▶ _Instructions for the task_: Take every line containing "village" out of the records.

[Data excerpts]
%%

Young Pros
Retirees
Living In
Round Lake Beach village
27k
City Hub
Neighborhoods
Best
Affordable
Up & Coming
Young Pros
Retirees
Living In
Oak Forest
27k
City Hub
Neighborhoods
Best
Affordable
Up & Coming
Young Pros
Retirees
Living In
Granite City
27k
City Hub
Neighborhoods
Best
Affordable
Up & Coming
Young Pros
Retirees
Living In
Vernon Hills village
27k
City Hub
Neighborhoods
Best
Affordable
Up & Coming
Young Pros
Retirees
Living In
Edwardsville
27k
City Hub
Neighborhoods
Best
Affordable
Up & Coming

%%

▶ _Your solution_:
Round Lake Beach village
Vernon Hills village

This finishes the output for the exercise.